La Suède face à l’Allemagne d’un côté, le Danemark face aux tenants du titre, les Pays-Bas. Les Rouges et Blancs sont en demi-finale pour la première fois dans une compétition majeure pour la première fois depuis l’Euro 1964. Ils continuent leur tour de Suède en se rendant à Göteborg pour cette demi-finale. Ils n’ont pas la pression et sont décontractés avant de débuter le match. Cela leur réussit puisqu’ils mènent par deux fois après 33 minutes de jeu et un doublé d’Henrik Larsen. L’exploit est en passe d’être réalisé lorsque Frank Rijkaard égalise à la 86e minute. Ce n’est pas grave, car les Danois déjouent tous les pronostics en tenant tête aux vainqueurs de l’Euro 88. La prolongation dure et il faut départager les deux équipes avec une séance de tirs aux buts. Marco van Basten rate la deuxième tentative néerlandaise, tandis que leurs adversaires ne font aucune faute. Les Danois sont en finale !

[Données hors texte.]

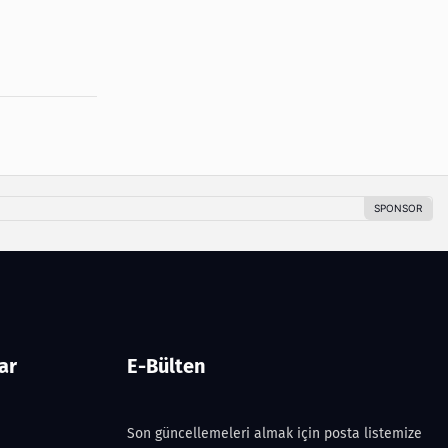
ar
E-Bülten
Son güncellemeleri almak için posta listemize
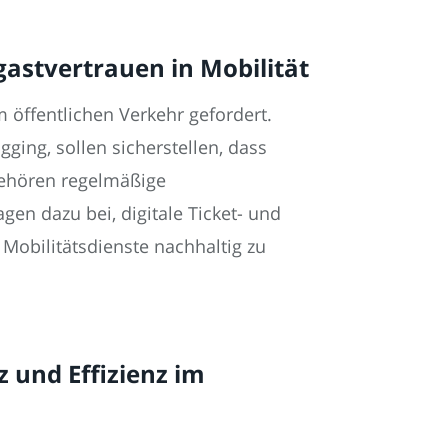
gastvertrauen in Mobilität
öffentlichen Verkehr gefordert.
gging, sollen sicherstellen, dass
gehören regelmäßige
n dazu bei, digitale Ticket- und
Mobilitätsdienste nachhaltig zu
 und Effizienz im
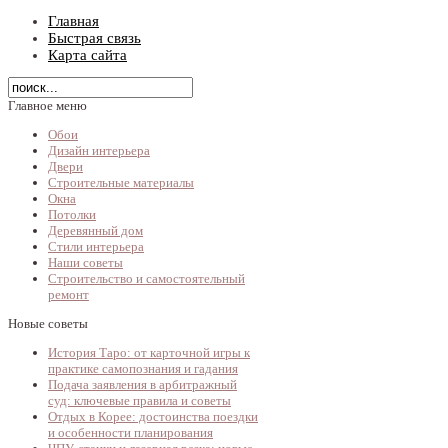
Главная
Быстрая связь
Карта сайта
Главное меню
Обои
Дизайн интерьера
Двери
Строительные материалы
Окна
Потолки
Деревянный дом
Стили интерьера
Наши советы
Строительство и самостоятельный
ремонт
Новые советы
История Таро: от карточной игры к
практике самопознания и гадания
Подача заявления в арбитражный
суд: ключевые правила и советы
Отдых в Корее: достоинства поездки
и особенности планирования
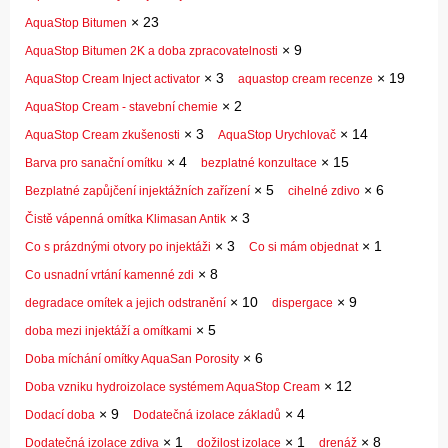
×
23
AquaStop Bitumen
×
9
AquaStop Bitumen 2K a doba zpracovatelnosti
×
3
×
19
AquaStop Cream Inject activator
aquastop cream recenze
×
2
AquaStop Cream - stavební chemie
×
3
×
14
AquaStop Cream zkušenosti
AquaStop Urychlovač
×
4
×
15
Barva pro sanační omítku
bezplatné konzultace
×
5
×
6
Bezplatné zapůjčení injektážních zařízení
cihelné zdivo
×
3
Čistě vápenná omítka Klimasan Antik
×
3
×
1
Co s prázdnými otvory po injektáži
Co si mám objednat
×
8
Co usnadní vrtání kamenné zdi
×
10
×
9
degradace omítek a jejich odstranění
dispergace
×
5
doba mezi injektáží a omítkami
×
6
Doba míchání omítky AquaSan Porosity
×
12
Doba vzniku hydroizolace systémem AquaStop Cream
×
9
×
4
Dodací doba
Dodatečná izolace základů
×
1
×
1
×
8
Dodatečná izolace zdiva
dožilost izolace
drenáž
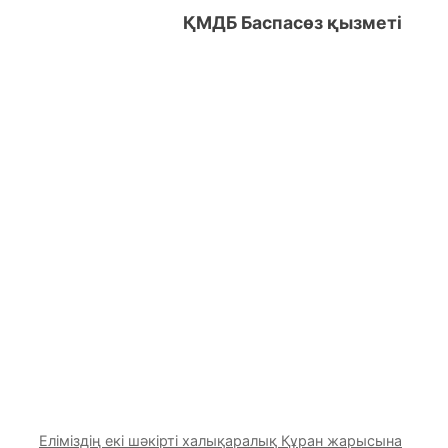
ҚМДБ Баспасөз қызметі
Еліміздің екі шәкірті халықаралық Құран жарысына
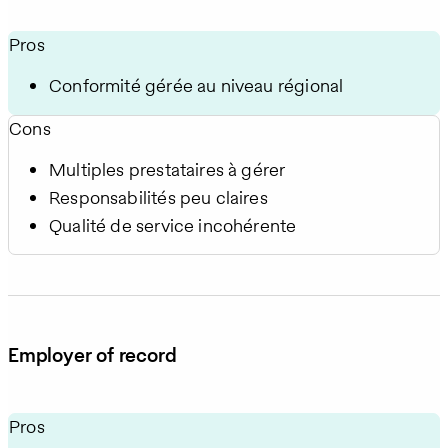
Pros
Conformité gérée au niveau régional
Cons
Multiples prestataires à gérer
Responsabilités peu claires
Qualité de service incohérente
Employer of record
Pros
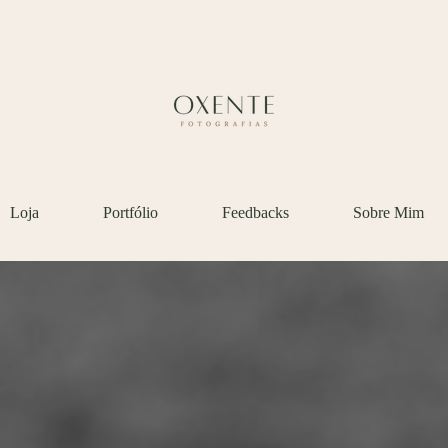
Loja
Portfólio
Feedbacks
Sobre Mim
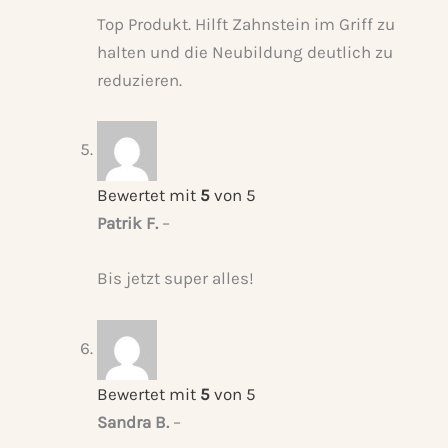
Top Produkt. Hilft Zahnstein im Griff zu
halten und die Neubildung deutlich zu
reduzieren.
Bewertet mit
5
von 5
Patrik F.
–
Bis jetzt super alles!
Bewertet mit
5
von 5
Sandra B.
–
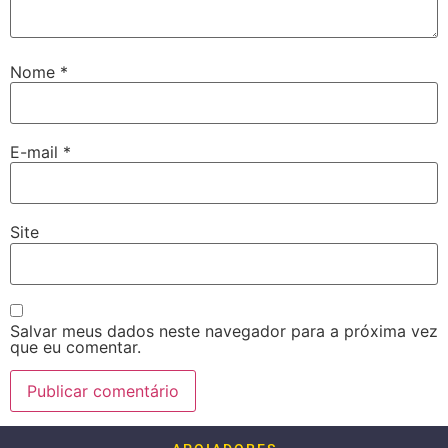
Nome
*
E-mail
*
Site
Salvar meus dados neste navegador para a próxima vez
que eu comentar.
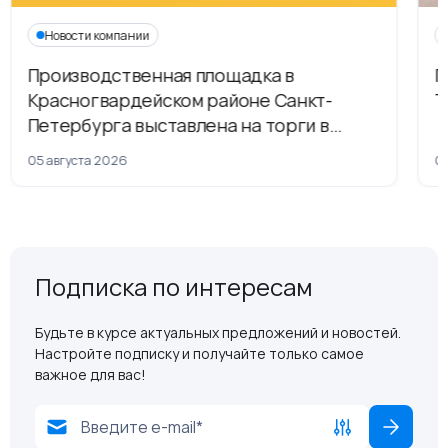
Новости компании
Производственная площадка в
Г
Красногвардейском районе Санкт-
Т
Петербурга выставлена на торги в
рамках приватизации
05 августа 2026
04
Подписка по интересам
Будьте в курсе актуальных предложений и новостей.
Настройте подписку и получайте только самое
важное для вас!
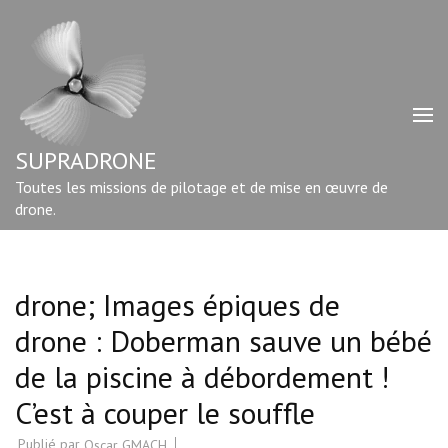
Aller
au
contenu
(Pressez
Entrée)
SUPRADRONE
Toutes les missions de pilotage et de mise en œuvre de
drone.
drone; Images épiques de
drone : Doberman sauve un bébé
de la piscine à débordement !
C’est à couper le souffle
Publié par
Oscar GMACH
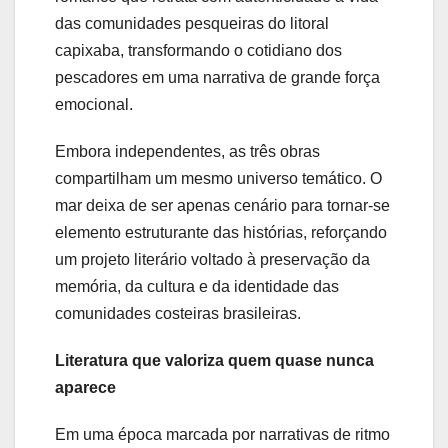
das comunidades pesqueiras do litoral
capixaba, transformando o cotidiano dos
pescadores em uma narrativa de grande força
emocional.
Embora independentes, as três obras
compartilham um mesmo universo temático. O
mar deixa de ser apenas cenário para tornar-se
elemento estruturante das histórias, reforçando
um projeto literário voltado à preservação da
memória, da cultura e da identidade das
comunidades costeiras brasileiras.
Literatura que valoriza quem quase nunca
aparece
Em uma época marcada por narrativas de ritmo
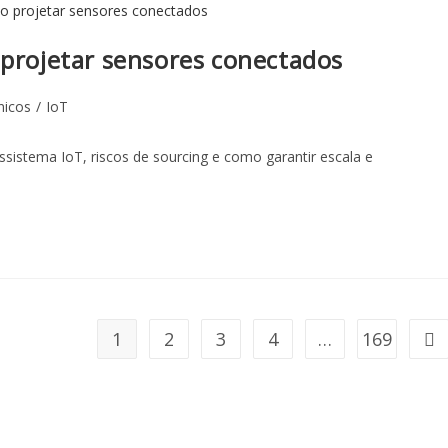
 projetar sensores conectados
nicos
/
IoT
ssistema IoT, riscos de sourcing e como garantir escala e
1
2
3
4
…
169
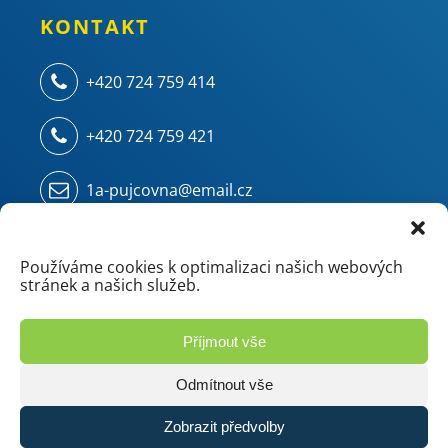
KONTAKT
+420 724 759 414
+420 724 759 421
1a-pujcovna@email.cz
Kampelíkova 914
500 04 Hradec Králové - Kukleny
Používáme cookies k optimalizaci našich webových
stránek a našich služeb.
(areál ZVU - chemie/mostárna)
Příjmout vše
Odmítnout vše
Zobrazit předvolby
© 2026 1.A Půjčovna | Vyrobilo studio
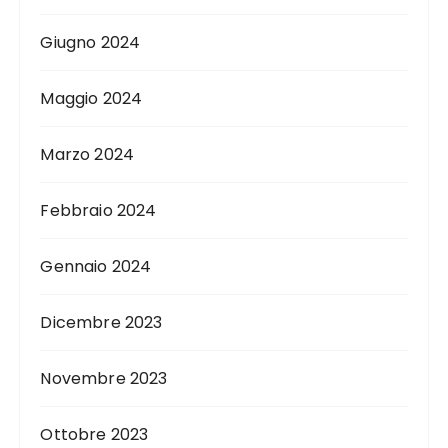
Giugno 2024
Maggio 2024
Marzo 2024
Febbraio 2024
Gennaio 2024
Dicembre 2023
Novembre 2023
Ottobre 2023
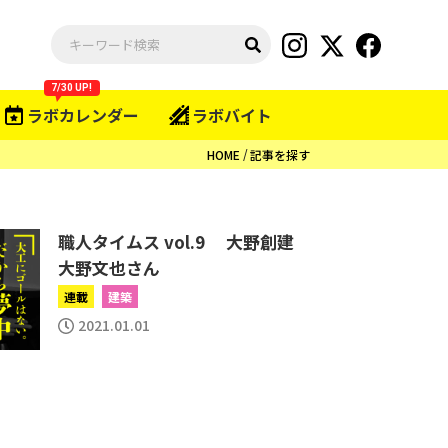
7/30 UP!
ラボカレンダー
ラボバイト
HOME
記事を探す
職人タイムス vol.9 大野創建
大野文也さん
連載
建築
2021.01.01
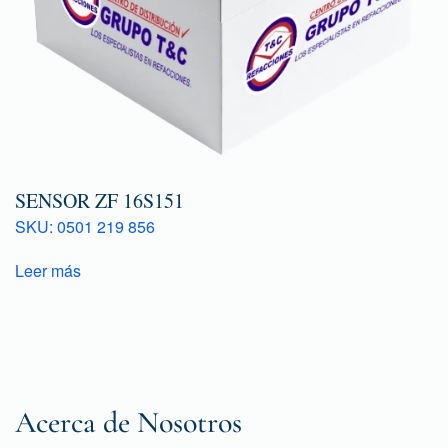
SENSOR ZF 16S151
SKU: 0501 219 856
Leer más
Acerca de Nosotros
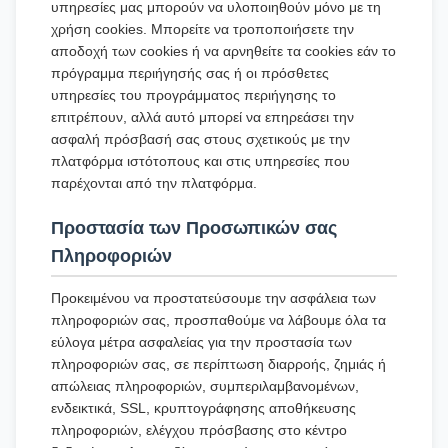
υπηρεσίες μας μπορούν να υλοποιηθούν μόνο με τη
χρήση cookies. Μπορείτε να τροποποιήσετε την
αποδοχή των cookies ή να αρνηθείτε τα cookies εάν το
πρόγραμμα περιήγησής σας ή οι πρόσθετες
υπηρεσίες του προγράμματος περιήγησης το
επιτρέπουν, αλλά αυτό μπορεί να επηρεάσει την
ασφαλή πρόσβασή σας στους σχετικούς με την
πλατφόρμα ιστότοπους και στις υπηρεσίες που
παρέχονται από την πλατφόρμα.
Προστασία των Προσωπικών σας
Πληροφοριών
Προκειμένου να προστατεύσουμε την ασφάλεια των
πληροφοριών σας, προσπαθούμε να λάβουμε όλα τα
εύλογα μέτρα ασφαλείας για την προστασία των
πληροφοριών σας, σε περίπτωση διαρροής, ζημιάς ή
απώλειας πληροφοριών, συμπεριλαμβανομένων,
ενδεικτικά, SSL, κρυπτογράφησης αποθήκευσης
πληροφοριών, ελέγχου πρόσβασης στο κέντρο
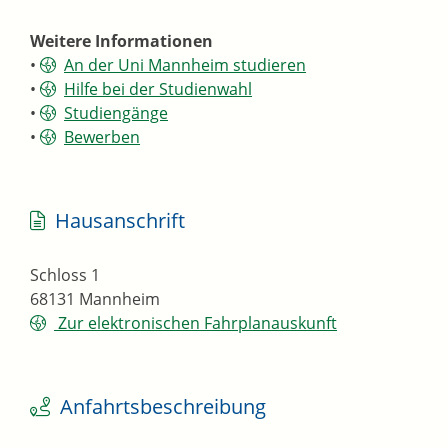
Weitere Informationen
•
An der Uni Mannheim studieren
•
Hilfe bei der Studienwahl
•
Studiengänge
•
Bewerben
Hausanschrift
Schloss 1
68131
Mannheim
Zur elektronischen Fahrplanauskunft
Anfahrtsbeschreibung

L’Allemagne est la grandissime favorite grâce à son statut et ses fantastiques joueurs comme Bodo Illgner, Andreas Brehme, Matthias Sammer, Stefan Effenberg, Karl-Heinz Riedle et Jürgen Klinsmann. Le match se joue une nouvelle fois à Göteborg, dans l’enceinte de l’Ullevi. Malgré l’armada allemande, c’est bien le Danemark qui ouvre le score par John Jensen à la 18e minute, puis Kim Vilfort enfonce le clou à la 78e minute ! Durant tout le match, les Allemands butent sur un Schmeichel en très grande forme et ne parviennent pas à débloquer leur compteur. Le Danemark a été ultra réaliste et la chance leur a souri. Seule ombre au tableau, cette finale est marquée par un très grand nombre de ballons récupérés à la main par le portier danois à la suite de passes en retraits de ses défenseurs. La polémique est vive et quelques semaines plus tard, la FIFA interdit cette pratique, car non-respectueuse du fair-play et surtout ennuyante pour le spectacle.
L’heure est évidemment à la fête, car le succès est total tant, la surprise est immense. Les Danois remportent leur premier titre majeur sur les terres de leur rival suédois. La symbolique est forte. L’histoire est féerique.
Cette odyssée nordique victorieuse est encore maintenant unique. Aucun autre pays provenant de cette région du nord de l’Europe n’est parvenu à remporter un trophée majeur. Pourtant, la Suède s’est hissée en finale de sa Coupe du monde en 1958, puis en demi-finale du mondial américain de 1994. Quant au Danemark, il espère secrètement aller au bout de cet Euro 2020, en l’honneur de son miraculé Christian Eriksen, 29 ans après le triomphe glorieux d’une génération pionnière et talentueuse.